> **REQUIRED WORK**
Across the entries below, count the lines that contain the word "target" and reply with that number only.

> **PROVIDED MATERIAL**
=== Section Start ===

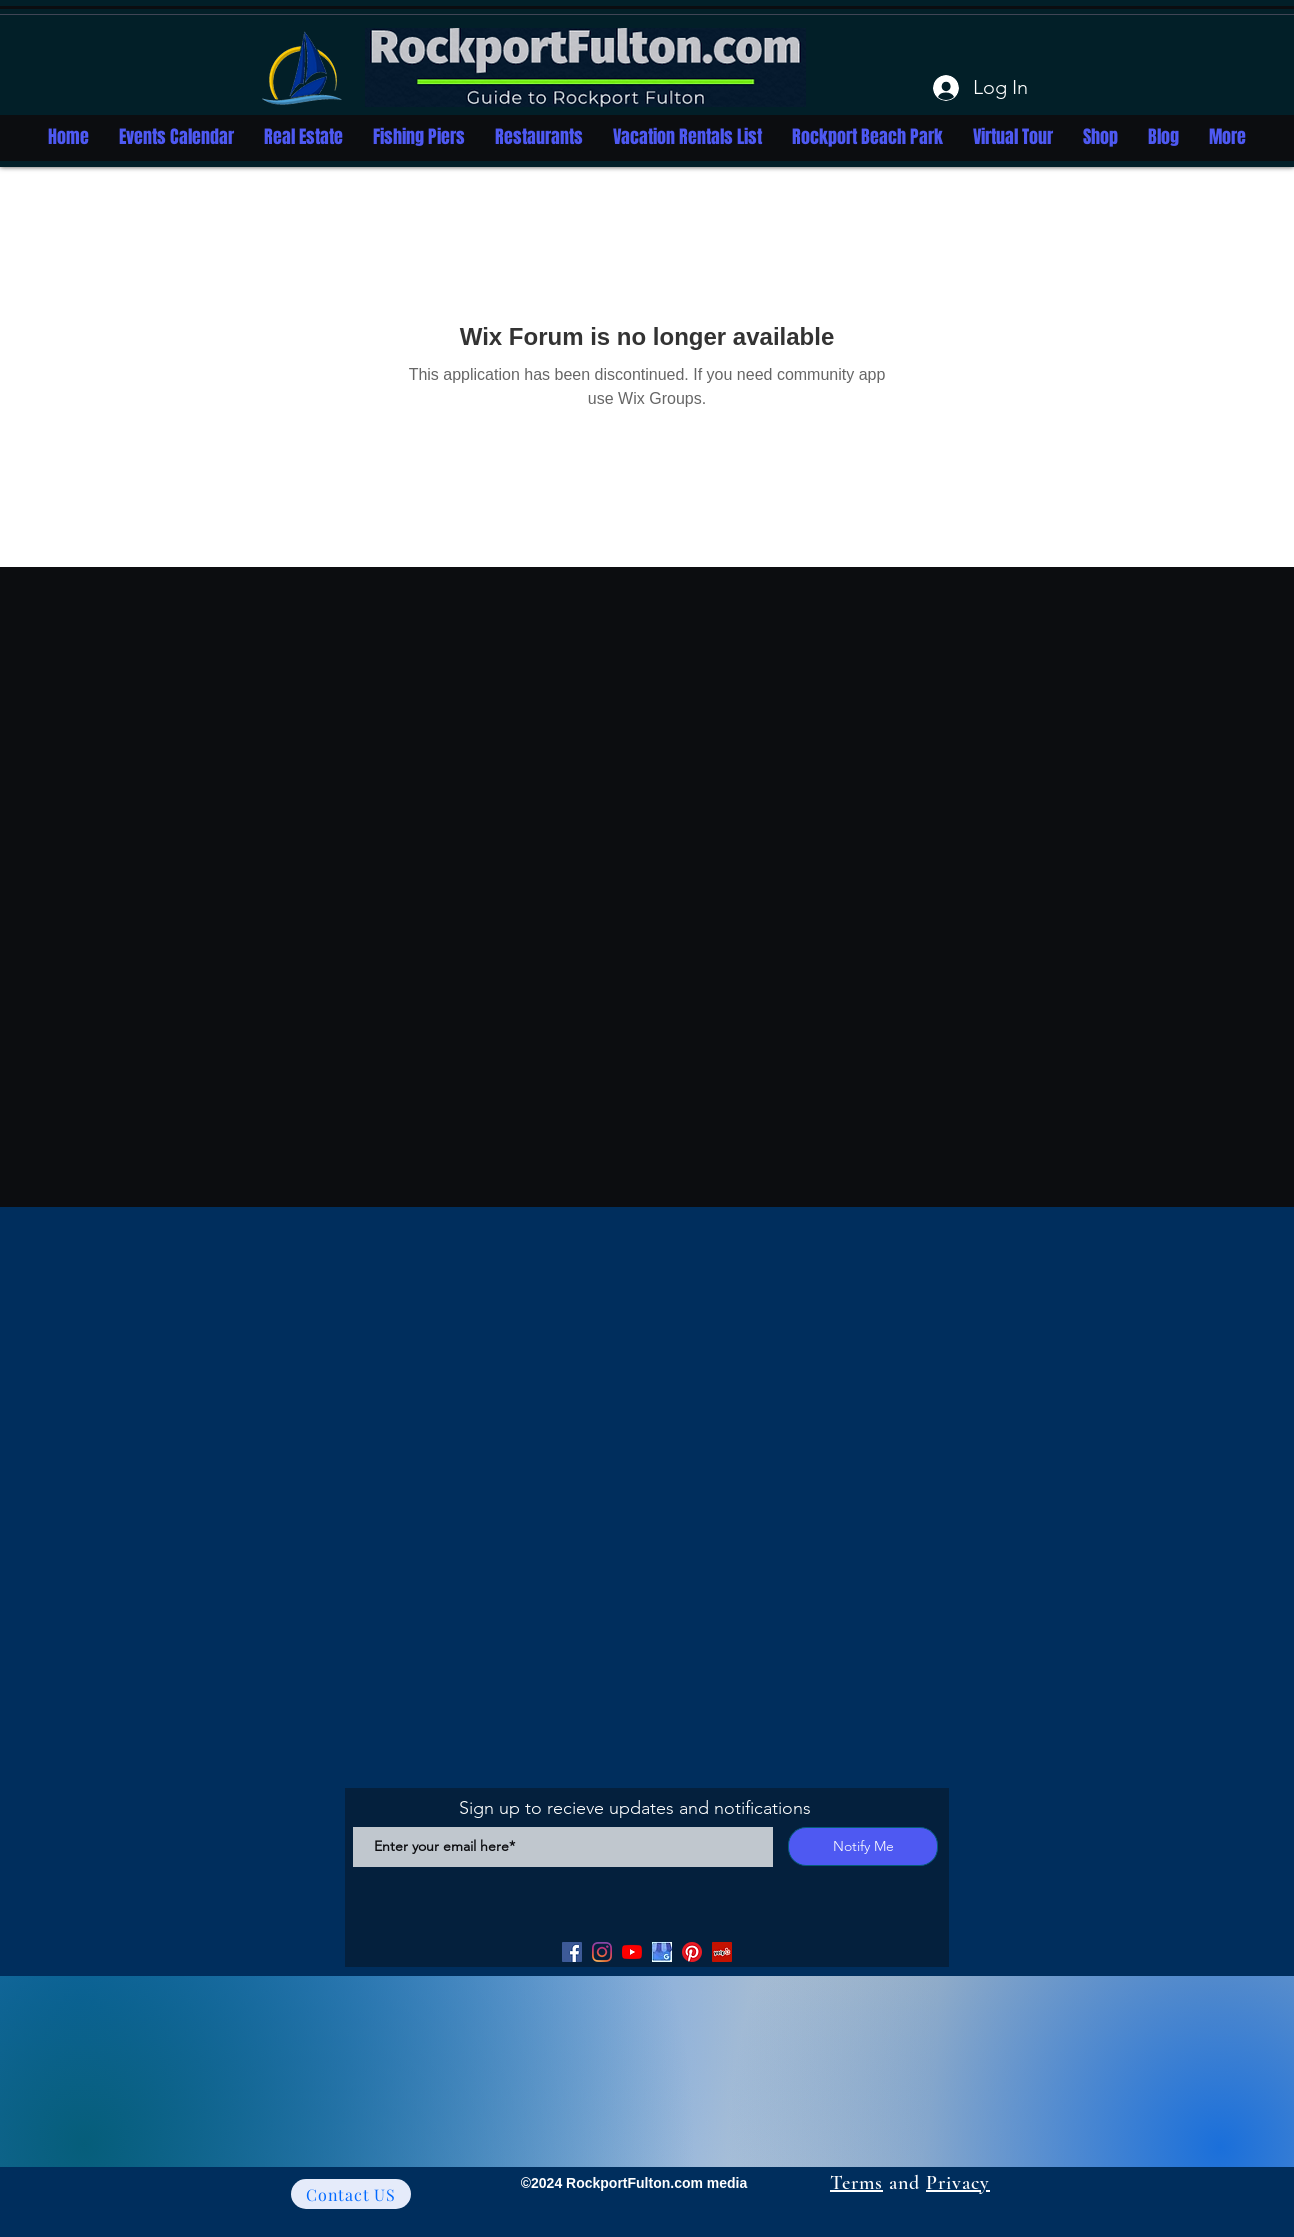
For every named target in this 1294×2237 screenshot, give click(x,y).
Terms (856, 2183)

=== Section End ===
=== Section Start ===

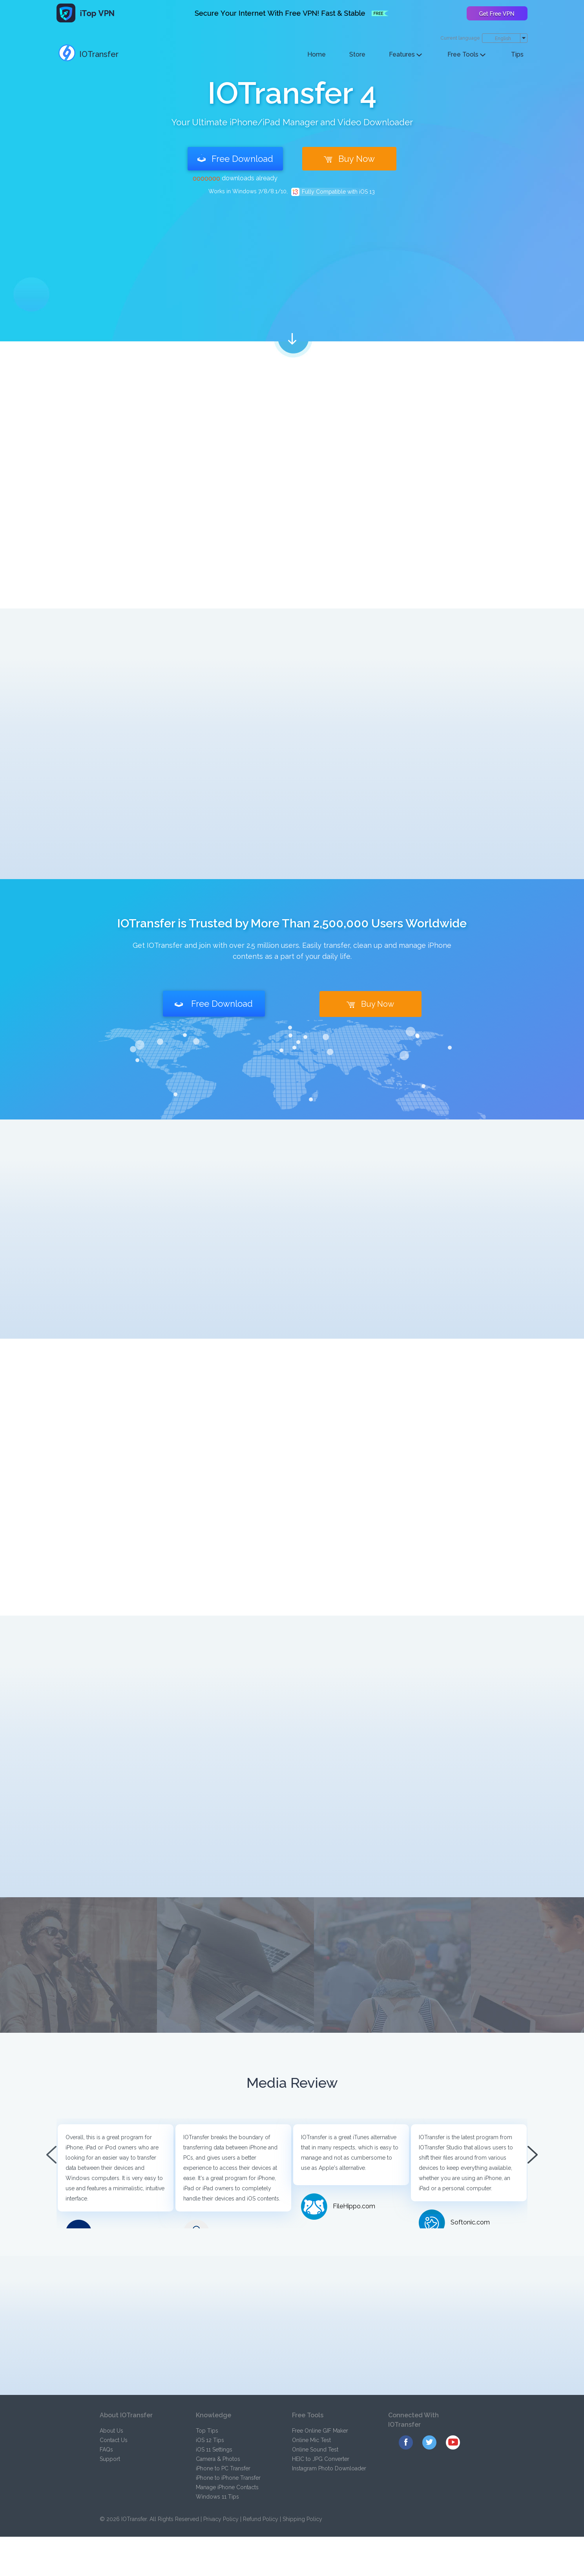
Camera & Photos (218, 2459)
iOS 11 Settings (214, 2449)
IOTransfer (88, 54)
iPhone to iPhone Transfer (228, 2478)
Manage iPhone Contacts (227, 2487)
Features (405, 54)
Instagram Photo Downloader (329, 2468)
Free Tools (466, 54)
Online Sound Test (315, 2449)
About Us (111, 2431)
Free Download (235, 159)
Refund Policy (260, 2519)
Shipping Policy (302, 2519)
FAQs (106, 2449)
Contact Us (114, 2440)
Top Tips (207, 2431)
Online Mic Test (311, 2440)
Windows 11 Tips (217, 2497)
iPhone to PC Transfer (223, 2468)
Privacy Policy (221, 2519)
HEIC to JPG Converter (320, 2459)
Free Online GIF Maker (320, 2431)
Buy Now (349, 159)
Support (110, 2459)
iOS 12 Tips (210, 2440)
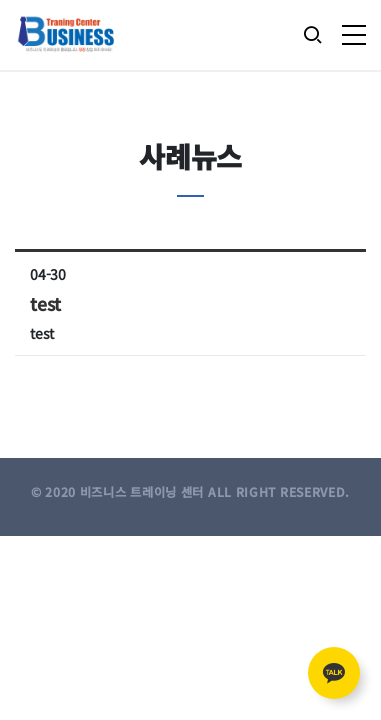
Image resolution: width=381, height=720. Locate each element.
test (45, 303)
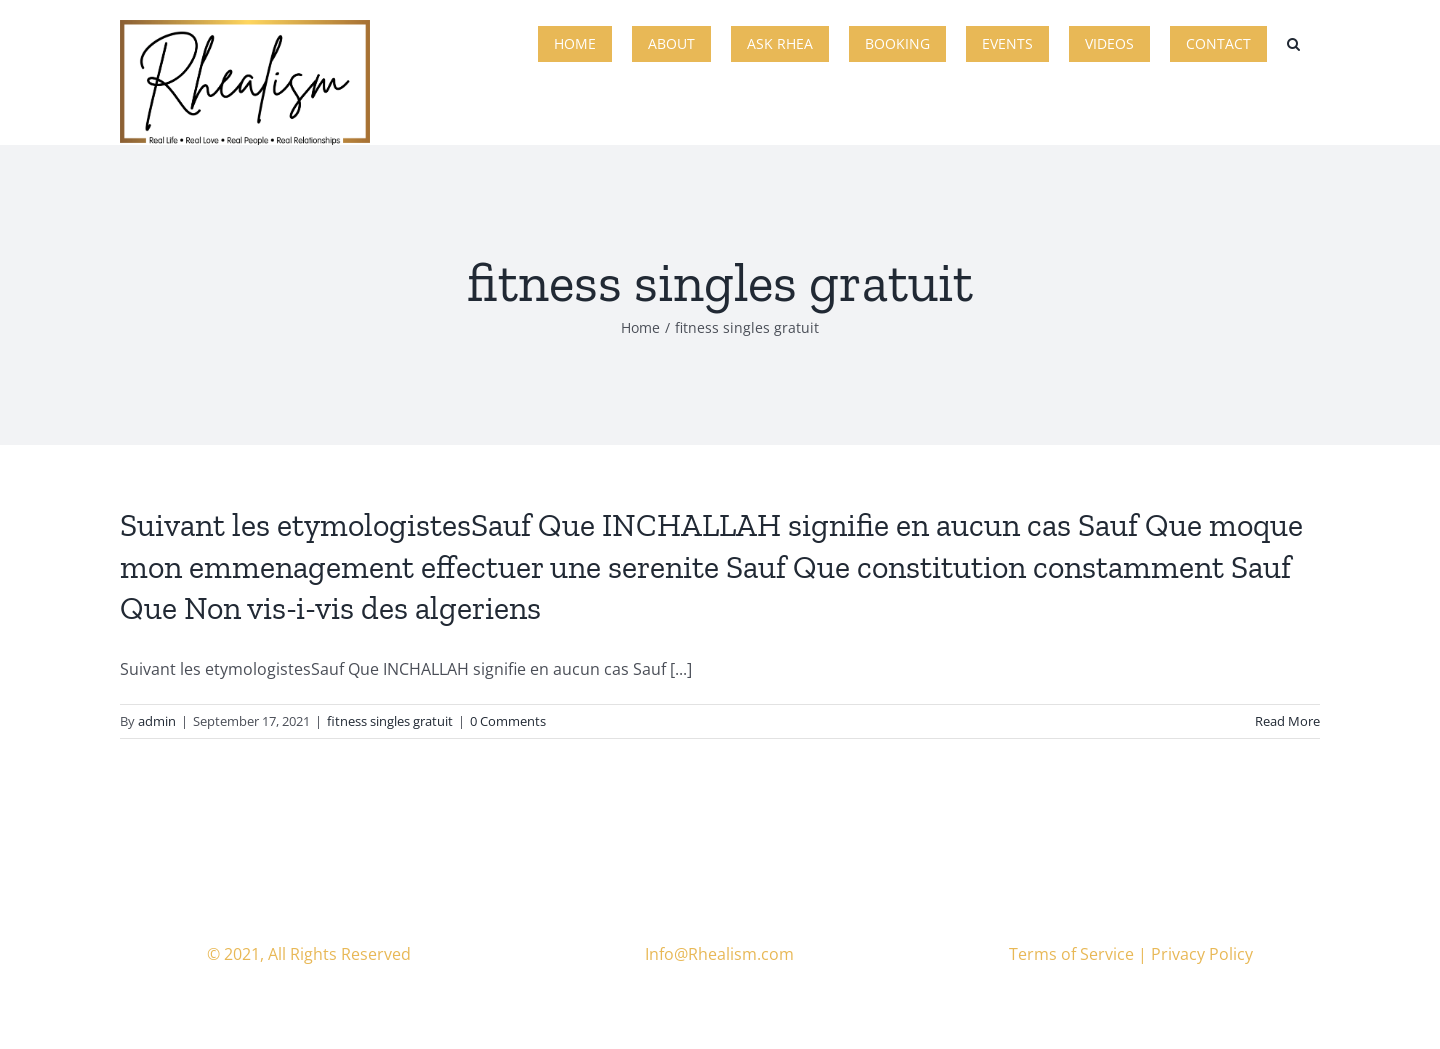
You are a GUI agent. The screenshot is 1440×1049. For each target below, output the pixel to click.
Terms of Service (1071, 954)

=== Section End ===

> **FINAL ANSWER**
2